→ **Problem**: Each entry has to be reproduced in full, exactly as given.

= = = = = = =

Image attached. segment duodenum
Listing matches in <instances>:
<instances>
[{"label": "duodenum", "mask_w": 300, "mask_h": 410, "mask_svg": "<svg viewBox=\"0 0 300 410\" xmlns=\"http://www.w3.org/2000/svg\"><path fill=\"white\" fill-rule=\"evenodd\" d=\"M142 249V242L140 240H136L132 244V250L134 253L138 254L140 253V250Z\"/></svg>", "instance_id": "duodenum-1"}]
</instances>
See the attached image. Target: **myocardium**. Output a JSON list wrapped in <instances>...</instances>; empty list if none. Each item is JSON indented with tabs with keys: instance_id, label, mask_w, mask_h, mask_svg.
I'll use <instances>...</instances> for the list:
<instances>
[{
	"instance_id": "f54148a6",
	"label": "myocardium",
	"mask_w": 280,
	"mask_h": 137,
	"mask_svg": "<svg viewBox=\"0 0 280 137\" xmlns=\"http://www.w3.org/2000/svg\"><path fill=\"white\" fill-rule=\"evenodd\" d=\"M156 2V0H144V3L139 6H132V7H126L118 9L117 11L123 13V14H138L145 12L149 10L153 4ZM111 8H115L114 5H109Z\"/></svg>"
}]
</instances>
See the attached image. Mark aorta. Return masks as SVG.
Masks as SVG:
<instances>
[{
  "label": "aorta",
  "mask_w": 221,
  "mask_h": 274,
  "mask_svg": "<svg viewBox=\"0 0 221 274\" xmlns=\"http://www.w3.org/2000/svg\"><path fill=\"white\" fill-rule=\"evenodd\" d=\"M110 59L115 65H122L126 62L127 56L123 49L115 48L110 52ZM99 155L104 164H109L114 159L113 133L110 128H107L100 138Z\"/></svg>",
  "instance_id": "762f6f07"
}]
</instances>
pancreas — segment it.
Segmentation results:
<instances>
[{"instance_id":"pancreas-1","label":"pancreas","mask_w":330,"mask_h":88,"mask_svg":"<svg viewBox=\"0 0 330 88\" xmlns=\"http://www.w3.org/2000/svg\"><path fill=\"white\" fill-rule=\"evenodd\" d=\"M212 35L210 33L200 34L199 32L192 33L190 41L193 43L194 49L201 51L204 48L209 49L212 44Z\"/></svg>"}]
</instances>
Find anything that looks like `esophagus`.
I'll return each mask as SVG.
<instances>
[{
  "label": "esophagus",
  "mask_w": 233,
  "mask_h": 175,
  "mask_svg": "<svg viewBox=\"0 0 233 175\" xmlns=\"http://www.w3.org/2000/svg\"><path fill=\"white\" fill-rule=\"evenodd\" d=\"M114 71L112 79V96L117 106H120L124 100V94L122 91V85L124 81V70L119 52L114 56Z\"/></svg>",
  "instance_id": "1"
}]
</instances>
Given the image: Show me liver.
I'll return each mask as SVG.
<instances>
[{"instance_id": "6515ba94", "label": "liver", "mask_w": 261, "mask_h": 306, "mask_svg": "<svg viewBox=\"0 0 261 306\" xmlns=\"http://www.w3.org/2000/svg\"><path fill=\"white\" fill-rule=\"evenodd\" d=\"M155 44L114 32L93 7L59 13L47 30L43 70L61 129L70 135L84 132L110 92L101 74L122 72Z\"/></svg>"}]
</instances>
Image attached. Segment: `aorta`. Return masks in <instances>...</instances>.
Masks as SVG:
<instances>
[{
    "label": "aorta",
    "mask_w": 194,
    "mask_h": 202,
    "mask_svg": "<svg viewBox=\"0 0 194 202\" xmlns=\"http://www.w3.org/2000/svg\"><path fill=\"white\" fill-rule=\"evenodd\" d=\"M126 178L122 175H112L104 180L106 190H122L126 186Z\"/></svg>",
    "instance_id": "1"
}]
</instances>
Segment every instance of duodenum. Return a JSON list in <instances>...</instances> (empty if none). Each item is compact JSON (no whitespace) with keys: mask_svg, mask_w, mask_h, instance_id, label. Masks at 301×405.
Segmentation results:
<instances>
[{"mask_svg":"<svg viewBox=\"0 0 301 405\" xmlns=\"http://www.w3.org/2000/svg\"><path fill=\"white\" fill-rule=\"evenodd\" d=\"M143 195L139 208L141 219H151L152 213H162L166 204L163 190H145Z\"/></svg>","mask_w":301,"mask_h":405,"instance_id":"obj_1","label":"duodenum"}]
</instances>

= = = = = = =

→ **Expected output**:
Image attached. segment duodenum
Listing matches in <instances>:
<instances>
[{"label": "duodenum", "mask_w": 300, "mask_h": 410, "mask_svg": "<svg viewBox=\"0 0 300 410\" xmlns=\"http://www.w3.org/2000/svg\"><path fill=\"white\" fill-rule=\"evenodd\" d=\"M142 249V242L140 240H136L132 244V250L134 253L138 254L140 253V250Z\"/></svg>", "instance_id": "duodenum-1"}]
</instances>
See the attached image. Target: **myocardium**. Output a JSON list wrapped in <instances>...</instances>; empty list if none. Each item is JSON indented with tabs with keys: instance_id, label, mask_w, mask_h, mask_svg.
I'll use <instances>...</instances> for the list:
<instances>
[{
	"instance_id": "f54148a6",
	"label": "myocardium",
	"mask_w": 280,
	"mask_h": 137,
	"mask_svg": "<svg viewBox=\"0 0 280 137\" xmlns=\"http://www.w3.org/2000/svg\"><path fill=\"white\" fill-rule=\"evenodd\" d=\"M156 2V0H144V3L139 6H132V7H126L118 9L117 11L123 13V14H138L145 12L149 10L153 4ZM111 8H115L114 5H109Z\"/></svg>"
}]
</instances>
See the attached image. Mark aorta. Return masks as SVG.
Masks as SVG:
<instances>
[{
  "label": "aorta",
  "mask_w": 221,
  "mask_h": 274,
  "mask_svg": "<svg viewBox=\"0 0 221 274\" xmlns=\"http://www.w3.org/2000/svg\"><path fill=\"white\" fill-rule=\"evenodd\" d=\"M110 59L115 65H122L126 62L127 56L123 49L115 48L110 52ZM99 155L104 164H109L114 159L113 133L110 128H107L100 138Z\"/></svg>",
  "instance_id": "762f6f07"
}]
</instances>
pancreas — segment it.
Segmentation results:
<instances>
[{"instance_id":"pancreas-1","label":"pancreas","mask_w":330,"mask_h":88,"mask_svg":"<svg viewBox=\"0 0 330 88\" xmlns=\"http://www.w3.org/2000/svg\"><path fill=\"white\" fill-rule=\"evenodd\" d=\"M212 35L210 33L200 34L199 32L192 33L190 41L193 43L194 49L201 51L204 48L209 49L212 44Z\"/></svg>"}]
</instances>
Find anything that looks like `esophagus`.
I'll return each mask as SVG.
<instances>
[{
  "label": "esophagus",
  "mask_w": 233,
  "mask_h": 175,
  "mask_svg": "<svg viewBox=\"0 0 233 175\" xmlns=\"http://www.w3.org/2000/svg\"><path fill=\"white\" fill-rule=\"evenodd\" d=\"M114 71L112 79V96L117 106H120L124 100V94L122 91V85L124 81V70L119 52L114 56Z\"/></svg>",
  "instance_id": "1"
}]
</instances>
Given the image: Show me liver.
I'll return each mask as SVG.
<instances>
[{"instance_id": "6515ba94", "label": "liver", "mask_w": 261, "mask_h": 306, "mask_svg": "<svg viewBox=\"0 0 261 306\" xmlns=\"http://www.w3.org/2000/svg\"><path fill=\"white\" fill-rule=\"evenodd\" d=\"M155 44L114 32L93 7L59 13L47 30L43 70L61 129L70 135L84 132L110 92L101 74L122 72Z\"/></svg>"}]
</instances>
Image attached. Segment: `aorta`. Return masks in <instances>...</instances>.
Masks as SVG:
<instances>
[{
    "label": "aorta",
    "mask_w": 194,
    "mask_h": 202,
    "mask_svg": "<svg viewBox=\"0 0 194 202\" xmlns=\"http://www.w3.org/2000/svg\"><path fill=\"white\" fill-rule=\"evenodd\" d=\"M126 178L122 175H112L104 180L106 190H122L126 186Z\"/></svg>",
    "instance_id": "1"
}]
</instances>
Segment every instance of duodenum. Return a JSON list in <instances>...</instances> (empty if none). Each item is compact JSON (no whitespace) with keys: mask_svg, mask_w, mask_h, instance_id, label. Masks at 301×405.
Segmentation results:
<instances>
[{"mask_svg":"<svg viewBox=\"0 0 301 405\" xmlns=\"http://www.w3.org/2000/svg\"><path fill=\"white\" fill-rule=\"evenodd\" d=\"M143 195L139 208L141 219H151L152 213H162L166 204L163 190H145Z\"/></svg>","mask_w":301,"mask_h":405,"instance_id":"obj_1","label":"duodenum"}]
</instances>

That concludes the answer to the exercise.